厚労省、内部告発また放置 千葉の医療死亡事故 文書送り返す

2014.05.08

厚労省、内部告発また放置 千葉の医療死亡事故 文書送り返す
2014年5月8日朝日新聞


厚労省が内部告発に対して送り返したメール。「千葉県の所管」と理由を記している
 
厚生労働省が千葉県の医療機関の手術で死亡事故が相次いでいることや、歯科医が無資格で麻酔をしていることを知らせる内部告発を受けながら、調査していなかったことが朝日新聞の調べでわかった。
同省では内部告発を放置する例が相次いで発覚しており、専門家は「医療機関との癒着を疑われても仕方ない」と指摘している。

 ■「枠組み沿い対応」

 内部告発をしたのは、2010年9月まで千葉県がんセンター(千葉市中央区)に勤めていた麻酔科医の志村福子さん(42)。

同センターで医師が行うべき麻酔を歯科医が日常的に行っていること、腹腔(ふくくう)鏡手術で死亡事故が相次いでいることを告発する内容のメールと文書を11年2月、公益通報者保護法に基づいて内部告発を受け付ける厚労省の行政相談室に送った。

 ところが、相談室は志村さんがすでに退職していたため、「保護法に基づく内部告発ではない(法律が保護する『労働者』ではない)」と判断。
文書を送り返し、管轄の千葉県に告発するよう伝えた。

 厚労省によると「無資格麻酔」は医師法違反の恐れがあり、メールは相談室から担当の医政局に送られたが、対応を検討したかを確認する記録は残っていないという。

医政局は「公益通報制度の枠組みに沿って対応した。
制度が変わらない限り、あれ以上の対応は難しかった」と説明。当時担当だった医政局の岩渕豊・元総務課長は「告発があったか記憶になく、コメントできない」と話している。

 その後、千葉県警が医師法違反(無資格医業)容疑で捜査に着手し、当時の手術管理部長と歯科医を書類送検。
千葉地検は12年3月、犯罪事実を認定した上で起訴猶予処分とした。
腹腔鏡手術の際の死亡事故は告発後も相次ぎ、千葉県が先月22日、第三者委員会で調査を始めると発表した。

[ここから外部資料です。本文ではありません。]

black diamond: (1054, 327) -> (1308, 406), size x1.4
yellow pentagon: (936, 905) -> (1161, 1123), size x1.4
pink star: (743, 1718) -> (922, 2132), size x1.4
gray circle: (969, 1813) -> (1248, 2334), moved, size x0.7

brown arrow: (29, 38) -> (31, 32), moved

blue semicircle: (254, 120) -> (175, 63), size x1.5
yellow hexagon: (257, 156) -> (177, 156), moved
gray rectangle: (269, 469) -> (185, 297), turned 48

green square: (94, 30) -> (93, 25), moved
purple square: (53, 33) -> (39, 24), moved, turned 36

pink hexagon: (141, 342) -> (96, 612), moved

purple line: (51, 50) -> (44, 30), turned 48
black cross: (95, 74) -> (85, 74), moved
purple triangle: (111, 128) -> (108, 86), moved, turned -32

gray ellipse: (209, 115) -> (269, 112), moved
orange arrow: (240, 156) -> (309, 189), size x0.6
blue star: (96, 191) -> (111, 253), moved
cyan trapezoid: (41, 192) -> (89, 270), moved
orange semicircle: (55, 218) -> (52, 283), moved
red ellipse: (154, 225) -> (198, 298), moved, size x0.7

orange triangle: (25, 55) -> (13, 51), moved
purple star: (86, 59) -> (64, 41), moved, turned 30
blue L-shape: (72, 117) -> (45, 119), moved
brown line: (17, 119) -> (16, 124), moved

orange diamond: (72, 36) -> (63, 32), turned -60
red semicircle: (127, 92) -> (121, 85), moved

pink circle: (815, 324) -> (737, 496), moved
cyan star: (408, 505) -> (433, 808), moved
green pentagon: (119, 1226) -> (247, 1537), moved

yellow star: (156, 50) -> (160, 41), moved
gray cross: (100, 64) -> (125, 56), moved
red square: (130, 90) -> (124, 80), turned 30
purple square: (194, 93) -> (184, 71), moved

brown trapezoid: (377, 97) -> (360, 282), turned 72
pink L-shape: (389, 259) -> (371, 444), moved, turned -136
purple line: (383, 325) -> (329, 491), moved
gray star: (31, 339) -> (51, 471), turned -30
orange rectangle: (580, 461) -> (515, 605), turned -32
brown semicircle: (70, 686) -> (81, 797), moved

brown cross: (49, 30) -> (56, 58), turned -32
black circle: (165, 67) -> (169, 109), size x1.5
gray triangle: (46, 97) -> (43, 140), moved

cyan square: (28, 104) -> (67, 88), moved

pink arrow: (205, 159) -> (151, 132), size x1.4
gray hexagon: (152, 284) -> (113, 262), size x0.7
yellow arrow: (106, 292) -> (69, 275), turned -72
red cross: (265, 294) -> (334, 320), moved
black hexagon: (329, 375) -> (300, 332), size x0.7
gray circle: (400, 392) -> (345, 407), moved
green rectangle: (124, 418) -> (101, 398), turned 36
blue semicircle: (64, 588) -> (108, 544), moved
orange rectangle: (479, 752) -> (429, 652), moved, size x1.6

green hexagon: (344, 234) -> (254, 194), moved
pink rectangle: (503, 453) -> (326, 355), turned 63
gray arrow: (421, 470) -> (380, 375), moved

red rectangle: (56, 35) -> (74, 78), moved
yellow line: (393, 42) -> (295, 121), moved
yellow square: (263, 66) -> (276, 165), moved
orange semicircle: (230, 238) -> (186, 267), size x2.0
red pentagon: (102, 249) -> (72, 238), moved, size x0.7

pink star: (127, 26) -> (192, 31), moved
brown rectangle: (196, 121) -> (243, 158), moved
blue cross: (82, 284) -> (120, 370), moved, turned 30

 志村さんは「告発がきちんと受け付けられれば、死亡事故が相次ぐことはなかった」と話している。

 厚労省は昨年11月、アルツハイマー病研究の国家プロジェクトのデータ改ざんを指摘する内部告発メールを研究チーム責任者に無断で転送。

田村憲久厚労相が陳謝し、担当官を処分する方針を表明した。
10年には自治労共済の違法行為を内部告発した職員の名前を無断で同共済に伝えたことが発覚し、職員4人を厳重注意とした。

 06年施行の公益通報者保護法は保護の弱さや対象の狭さなどが指摘され、昨夏に内閣府の消費者委員会が法改正の検討を消費者庁に求めている。(岩本美帆)

 ■独立機関、調査を

 公益通報に詳しい光前幸一弁護士の話 厚労省は内部告発を調べてまずい結果が出ると監督責任を問われるため腰が重くなる。
このようなケースを繰り返すと、医療機関との癒着と取られても仕方がない。退職者は労働者でないので受け付けないというのもおかしい。退職者の方が告発はしやすいはずだ。

 独立機関が通報を受理し、調査する仕組みをつくるべきだ。

 ■逃げ腰的な対応

 森岡孝二・公益通報支援センター共同代表の話 通報者を保護しながら迅速に対応し、国民の生命、身体を守るのが公益通報者保護制度の目的だ。
特に厚労省は労働者保護の立場から他省庁の範になる必要があるのに、通報を窓口で締め出している実態がある。

 労働者からの苦情が多く、逃げ腰的な対応になっているのではないか。

 ◆キーワード

 <千葉県がんセンターを巡る疑惑> 08年6月から今年2月の間、6件の腹腔(ふくくう)鏡手術で患者の死亡が表面化。
7日、手術後2週間以内に死亡した事例が新たに3件判明した。
県は医療過誤の可能性があるとして検証委員会の設置を発表。
また、県警は歯科医が無資格で麻酔を行った医師法違反容疑で捜査し、2人を書類送検した。